▶ [GIVEN INFORMATION]

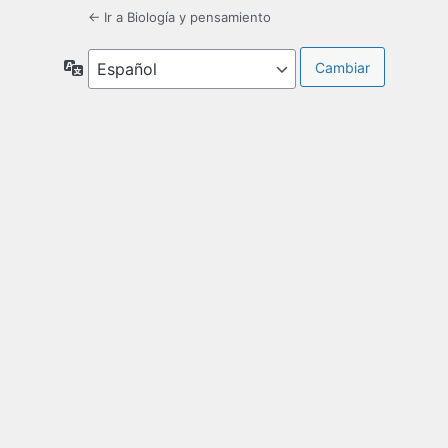
← Ir a Biología y pensamiento
Idioma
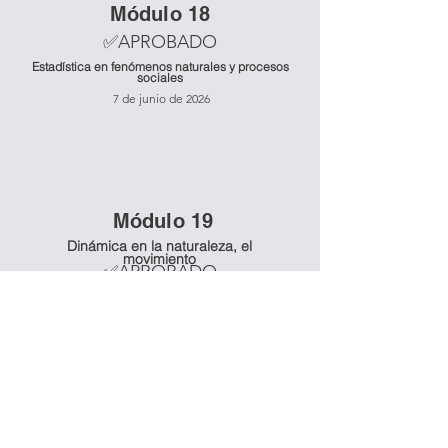
Mó
dulo 18
✅APROBADO
Estadística en fenómenos naturales y procesos
sociales
7 de junio de 2026
Mó
dulo 19
Dinámica en la naturaleza, el
movimiento
✅APROBADO
21 de junio de 2026
Mó
dulo 20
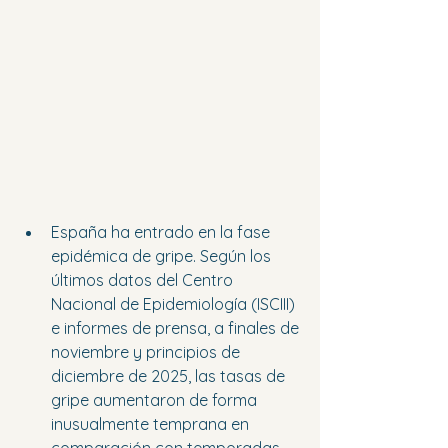
España ha entrado en la fase 
epidémica de gripe. Según los 
últimos datos del Centro 
Nacional de Epidemiología (ISCIII) 
e informes de prensa, a finales de 
noviembre y principios de 
diciembre de 2025, las tasas de 
gripe aumentaron de forma 
inusualmente temprana en 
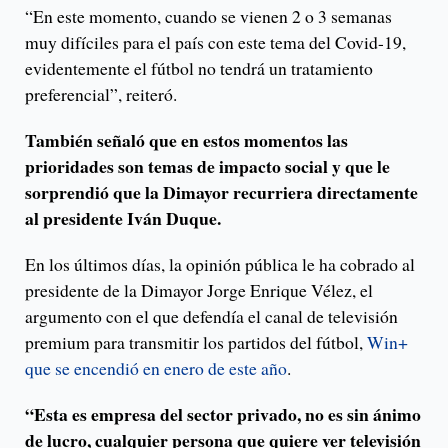
“En este momento, cuando se vienen 2 o 3 semanas
muy difíciles para el país con este tema del Covid-19,
evidentemente el fútbol no tendrá un tratamiento
preferencial”, reiteró.
También señaló que en estos momentos las
prioridades son temas de impacto social y que le
sorprendió que la Dimayor recurriera directamente
al presidente Iván Duque.
En los últimos días, la opinión pública le ha cobrado al
presidente de la Dimayor Jorge Enrique Vélez, el
argumento con el que defendía el canal de televisión
premium para transmitir los partidos del fútbol,
Win+
que se encendió en enero de este año
.
“Esta es empresa del sector privado, no es sin ánimo
de lucro, cualquier persona que quiere ver televisión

▶ [WORK TO COMPLETE] Word for word, write out each line from the one with "epidémica de gripe. Según los" through the end of the entries above, and omit any pictures.

▶ [ANSWER TO THIS PROBLEM]
epidémica de gripe. Según los 
últimos datos del Centro 
Nacional de Epidemiología (ISCIII) 
e informes de prensa, a finales de 
noviembre y principios de 
diciembre de 2025, las tasas de 
gripe aumentaron de forma 
inusualmente temprana en 
“En este momento, cuando se vienen 2 o 3 semanas
muy difíciles para el país con este tema del Covid-19,
evidentemente el fútbol no tendrá un tratamiento
preferencial”, reiteró.
También señaló que en estos momentos las
prioridades son temas de impacto social y que le
sorprendió que la Dimayor recurriera directamente
al presidente Iván Duque.
En los últimos días, la opinión pública le ha cobrado al
presidente de la Dimayor Jorge Enrique Vélez, el
argumento con el que defendía el canal de televisión
premium para transmitir los partidos del fútbol,
Win+
que se encendió en enero de este año
.
“Esta es empresa del sector privado, no es sin ánimo
de lucro, cualquier persona que quiere ver televisión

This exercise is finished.